Estuvo debatiendo a favor de no publicar, pero al final, decidió que podría
hacerlo con un seudónimo y luego usar sus ganancias para sacar sus propios
libros, es decir, bajo su nombre real y, si no se vendían, el mismo los
compraría y los regalaría en los cumpleaños, los donaría a las bibliotecas, ya
encontraría la forma de acomodarlos. Regresó a la editorial. Por fortuna el
editor estaba desocupado. Se encontraba tomando un coñac y fumando un puro
cuando entró en su despacho la secretaria para anunciarle la visita.

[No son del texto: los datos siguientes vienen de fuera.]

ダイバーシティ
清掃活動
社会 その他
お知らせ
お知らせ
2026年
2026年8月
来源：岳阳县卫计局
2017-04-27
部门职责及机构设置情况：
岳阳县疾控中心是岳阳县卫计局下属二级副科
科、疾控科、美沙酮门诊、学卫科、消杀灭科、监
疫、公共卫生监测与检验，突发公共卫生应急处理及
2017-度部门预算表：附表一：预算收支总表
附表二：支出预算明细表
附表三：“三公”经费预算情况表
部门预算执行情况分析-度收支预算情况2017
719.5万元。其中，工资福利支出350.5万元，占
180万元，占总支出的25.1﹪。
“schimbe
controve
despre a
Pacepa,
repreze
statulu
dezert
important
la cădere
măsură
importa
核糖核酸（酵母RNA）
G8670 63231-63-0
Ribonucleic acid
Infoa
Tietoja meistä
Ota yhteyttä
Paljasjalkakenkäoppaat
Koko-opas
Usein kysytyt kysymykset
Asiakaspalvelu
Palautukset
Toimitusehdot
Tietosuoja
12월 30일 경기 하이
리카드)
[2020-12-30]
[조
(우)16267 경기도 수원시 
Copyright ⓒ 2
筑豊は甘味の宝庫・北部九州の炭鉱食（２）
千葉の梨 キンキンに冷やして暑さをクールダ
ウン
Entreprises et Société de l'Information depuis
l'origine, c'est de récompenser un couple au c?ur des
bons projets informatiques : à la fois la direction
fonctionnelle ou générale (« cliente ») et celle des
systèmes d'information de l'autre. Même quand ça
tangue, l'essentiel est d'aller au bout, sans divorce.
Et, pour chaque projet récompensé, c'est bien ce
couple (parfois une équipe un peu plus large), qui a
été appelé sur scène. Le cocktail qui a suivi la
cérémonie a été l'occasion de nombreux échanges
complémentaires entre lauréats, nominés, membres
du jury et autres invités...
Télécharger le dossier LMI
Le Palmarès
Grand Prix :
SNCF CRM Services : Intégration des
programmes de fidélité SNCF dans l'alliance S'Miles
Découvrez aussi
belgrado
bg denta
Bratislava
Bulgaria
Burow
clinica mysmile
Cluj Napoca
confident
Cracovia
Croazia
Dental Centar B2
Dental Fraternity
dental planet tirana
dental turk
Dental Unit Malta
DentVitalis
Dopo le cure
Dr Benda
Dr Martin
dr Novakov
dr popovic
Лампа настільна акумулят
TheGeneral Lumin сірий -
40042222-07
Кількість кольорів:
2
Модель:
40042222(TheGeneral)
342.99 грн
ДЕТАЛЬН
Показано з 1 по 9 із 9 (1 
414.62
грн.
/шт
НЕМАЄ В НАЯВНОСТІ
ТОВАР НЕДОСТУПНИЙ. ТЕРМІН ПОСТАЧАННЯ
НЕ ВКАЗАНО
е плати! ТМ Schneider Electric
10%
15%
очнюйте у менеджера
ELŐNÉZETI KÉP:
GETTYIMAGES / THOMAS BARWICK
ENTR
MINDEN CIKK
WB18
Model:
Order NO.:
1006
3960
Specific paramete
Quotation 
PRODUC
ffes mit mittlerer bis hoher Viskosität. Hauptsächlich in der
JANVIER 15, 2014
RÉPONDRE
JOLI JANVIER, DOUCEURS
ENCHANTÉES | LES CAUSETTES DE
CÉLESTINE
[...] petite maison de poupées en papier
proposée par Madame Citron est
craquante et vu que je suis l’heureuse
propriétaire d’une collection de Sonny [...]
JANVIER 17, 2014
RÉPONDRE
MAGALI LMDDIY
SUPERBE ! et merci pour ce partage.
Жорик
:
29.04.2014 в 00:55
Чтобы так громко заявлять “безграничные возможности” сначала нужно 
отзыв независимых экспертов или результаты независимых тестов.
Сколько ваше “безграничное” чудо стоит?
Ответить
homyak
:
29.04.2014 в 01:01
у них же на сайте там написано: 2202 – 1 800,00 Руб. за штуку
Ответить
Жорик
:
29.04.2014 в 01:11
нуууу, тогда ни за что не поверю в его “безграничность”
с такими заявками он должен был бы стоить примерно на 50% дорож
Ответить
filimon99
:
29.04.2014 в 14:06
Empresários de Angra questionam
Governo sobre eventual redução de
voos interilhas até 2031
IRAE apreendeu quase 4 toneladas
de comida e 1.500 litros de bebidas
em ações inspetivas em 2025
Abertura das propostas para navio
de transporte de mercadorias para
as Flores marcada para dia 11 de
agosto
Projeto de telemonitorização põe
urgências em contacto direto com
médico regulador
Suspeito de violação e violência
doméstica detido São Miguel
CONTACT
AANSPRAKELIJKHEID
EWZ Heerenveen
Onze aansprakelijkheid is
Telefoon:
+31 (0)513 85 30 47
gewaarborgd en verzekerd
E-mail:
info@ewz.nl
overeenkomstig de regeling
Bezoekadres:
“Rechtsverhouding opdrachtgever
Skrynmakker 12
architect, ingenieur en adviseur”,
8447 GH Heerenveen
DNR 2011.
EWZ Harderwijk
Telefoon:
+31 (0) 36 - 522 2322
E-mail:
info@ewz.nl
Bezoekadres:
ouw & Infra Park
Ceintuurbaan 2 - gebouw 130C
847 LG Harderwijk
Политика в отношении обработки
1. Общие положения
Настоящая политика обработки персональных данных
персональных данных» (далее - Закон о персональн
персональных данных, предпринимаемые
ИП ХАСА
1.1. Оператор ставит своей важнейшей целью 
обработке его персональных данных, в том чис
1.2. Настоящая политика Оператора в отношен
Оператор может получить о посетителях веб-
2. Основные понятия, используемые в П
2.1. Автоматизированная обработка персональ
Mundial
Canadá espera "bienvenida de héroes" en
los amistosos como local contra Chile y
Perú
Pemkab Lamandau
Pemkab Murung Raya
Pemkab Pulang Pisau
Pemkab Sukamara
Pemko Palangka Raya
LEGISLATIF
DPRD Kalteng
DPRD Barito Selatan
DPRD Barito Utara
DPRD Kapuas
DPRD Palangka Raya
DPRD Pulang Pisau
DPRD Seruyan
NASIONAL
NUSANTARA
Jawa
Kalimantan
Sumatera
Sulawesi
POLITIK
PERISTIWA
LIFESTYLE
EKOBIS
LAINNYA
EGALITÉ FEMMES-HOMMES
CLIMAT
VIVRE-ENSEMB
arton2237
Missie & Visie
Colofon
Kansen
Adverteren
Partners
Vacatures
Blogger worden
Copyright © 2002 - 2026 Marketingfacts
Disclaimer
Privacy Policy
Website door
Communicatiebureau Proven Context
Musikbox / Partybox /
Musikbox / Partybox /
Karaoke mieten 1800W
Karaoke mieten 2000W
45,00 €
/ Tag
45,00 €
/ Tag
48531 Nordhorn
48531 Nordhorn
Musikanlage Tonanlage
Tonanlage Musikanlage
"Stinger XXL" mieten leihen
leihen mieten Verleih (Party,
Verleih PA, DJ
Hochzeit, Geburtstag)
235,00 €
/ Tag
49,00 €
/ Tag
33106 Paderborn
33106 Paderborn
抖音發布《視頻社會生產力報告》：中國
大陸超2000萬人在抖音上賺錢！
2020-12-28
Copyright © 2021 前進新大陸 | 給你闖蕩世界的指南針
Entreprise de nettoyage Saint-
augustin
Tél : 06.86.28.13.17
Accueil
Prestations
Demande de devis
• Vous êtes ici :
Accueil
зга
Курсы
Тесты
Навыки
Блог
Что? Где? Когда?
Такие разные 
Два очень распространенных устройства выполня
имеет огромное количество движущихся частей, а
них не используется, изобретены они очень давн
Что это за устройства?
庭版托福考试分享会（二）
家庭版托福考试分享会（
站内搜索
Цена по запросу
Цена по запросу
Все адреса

—Hola, estimado amigo—le dijo con una gran sonrisa y pensando que el
escritor se había quebrado y la necesidad lo había vencido—. ¿Ha cambiado de
opinión mi intelectual?
—Sí, en efecto—respondió Diego con una sonrisa agria—. He pensado que, si
Kennedy fuera un fetichista, Marilyn Monroe una lesbiana, Harvey Oswald un gay,
Marina Oswald una feminista empedernida, Bernard Parker agalmatofilio y Jim
Carrico un vegano ecologista; entonces la historia sería más atractiva para los
lectores.
—Y no solo eso—le interrumpió el editor mirándolo y tratando de recordar su
apellido—, querido Diego… ¿perdone cuál era su apellido?
—Perdomo—exclamó Diego.
—Sí, pues así es, querido Diego Perdomo, incluso le haríamos la propuesta a
la cadena de televisión OHB para que la llevaran a la pantalla. Y dígame, ¿cuál
sería su seudónimo?
—Jack Al—dijo Diego sin pensarlo y asombrándose de que su lengua fuera tan
rápida.
Cerraron ese mismo día el contrato, establecieron la fecha de entrega y las
condiciones de pago, los derechos de autor, las regalías y todo lo referente a
la impresión y el tiraje. En efecto el libro tuvo mucha demanda y Diego salió
con una máscara de luchador en las entrevistas de televisión. Con las ganancias
que tenía, escribía libros de novelas históricas que a la gente le parecían
insípidas. Solo las personas mayores de sesenta años le adulaban sus trabajos:
“Perdomo, es usted un gran escritor, lástima que haya nacido en otra época,
ya nadie escribe como usted”.
Diego les agradecía los piropos, sonreía y se iba a su casa a trabajar.